Let's Talk About Ceps
If you want to see just how bad he could be, read Herbert West - Reanimator. Although Joshi reckons HPL had sufficient self-awareness that this story, and a few others, are at least partly self-parodies.
 

Corpsey

bandz ahoy
The early stories are as purple as purple can be - nothing can be hideous without being described as hideous. There's more subtlety in the later stories, and the gathering weight of the mythos. It's all made more fascinating by the knowledge of Lovecraft's character - his misanthropy, his racism, his aversion to sex, democracy, modernity. I think "the haunter of the dark" is the best story I've read. The colour out of space is uncannily creepy too. I don't find any of his stories FRIGHTENING but then maybe I have just grown out of finding stories frightening? I remember being kept awake by "the shining" back in the day.
 

Mr. Tea

Let's Talk About Ceps
His prose isn't so much purple as ultra-violet - or perhaps some daemoniac hue unknown to nature and man alike!

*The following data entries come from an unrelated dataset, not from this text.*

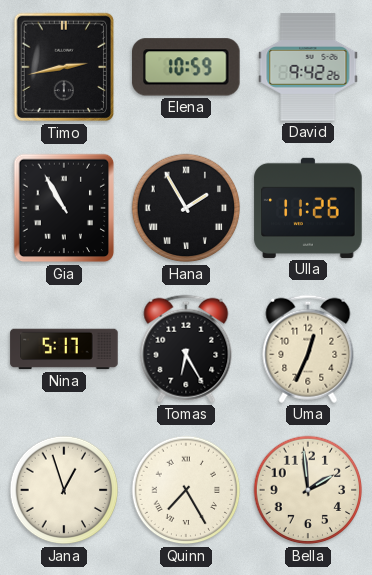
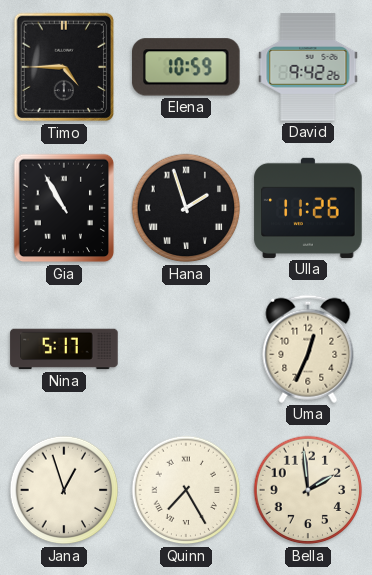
Timo: 2:43 -> 4:45
Hana: 1:55 -> 1:57
Tomas: 6:25 -> none
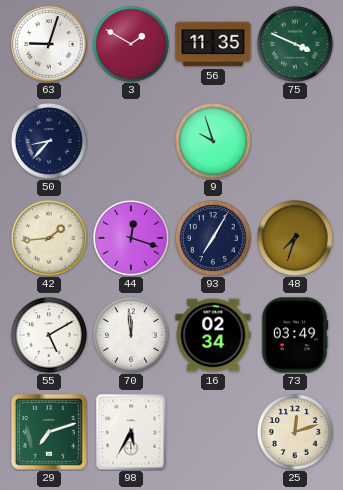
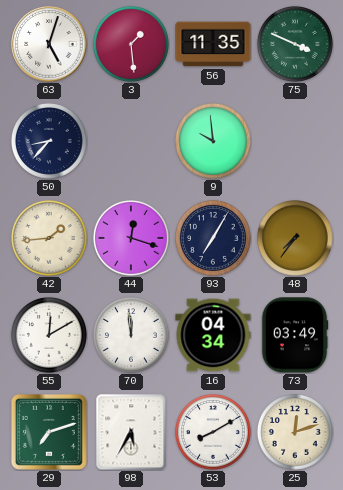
63: 9:03 -> 5:03
3: 1:50 -> 1:29
9: 9:57 -> 9:59
48: 7:33 -> 7:36
55: 5:10 -> 12:10
16: 02:34 -> 04:34
53: none -> 8:10
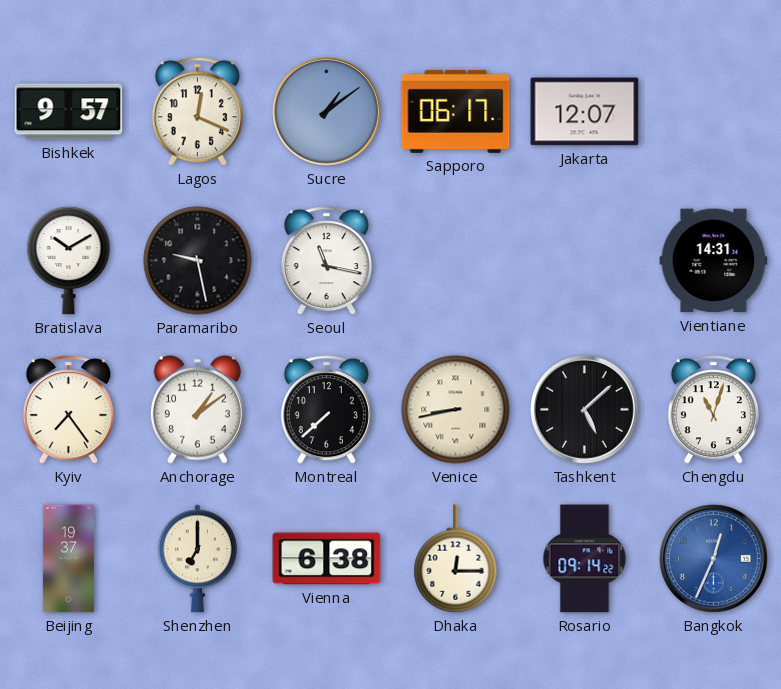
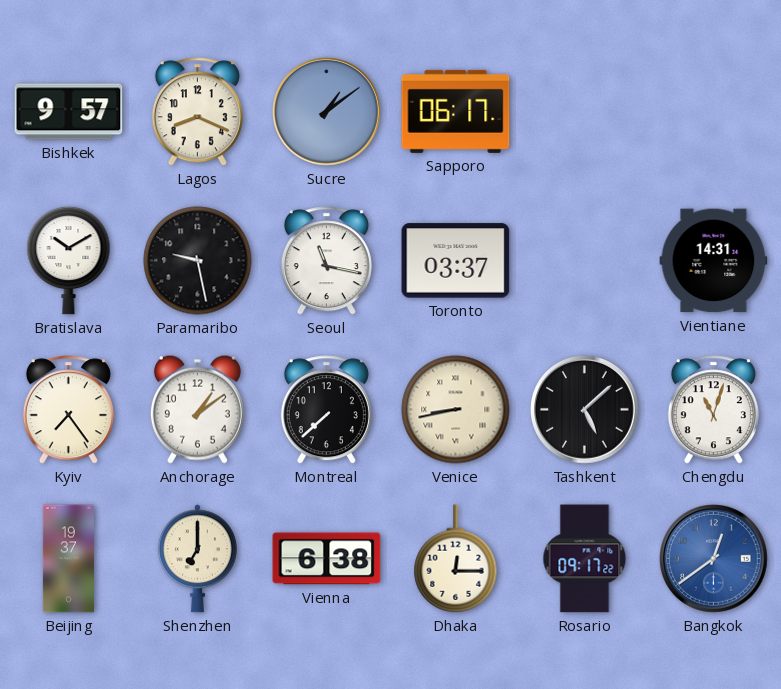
Lagos: 12:19 -> 8:19
Jakarta: 12:07 -> none
Toronto: none -> 03:37
Rosario: 09:14 -> 09:17
Bangkok: 12:34 -> 12:39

I'm really enjoying I Am Providence - anyone else read/ing this? It's HYOWGE, I got it for Christmas and am still reading it, and that's only the first volume.
 

droid

Well-known member
Probably for the best if it doesn't happen TBH. They should get the lad who did True Detective to direct instead.
 

Corpsey

bandz ahoy
I can imagine some of the stuff in Mountains (the penguins e.g.) might come across as a little bit silly in a film, but maybe somebody could pull it off.

You could actually make a good creepy film based on 'The Colour Out Of Space' - just something very bleak and sparse, and with no need for 'EFFECTS' outside of the body-horror of the diseased family and the meteor descending.
 

droid

Well-known member
Id be interested to see what the adaption of Dan Simmon's 'the terror' is like. Obv not in the same league, but a pretty good tale of arctic (in the very cold sense) dread.

Anyone read any Laird Barron? Think I prefer him to Ligotti. Plus there's the eyepatch.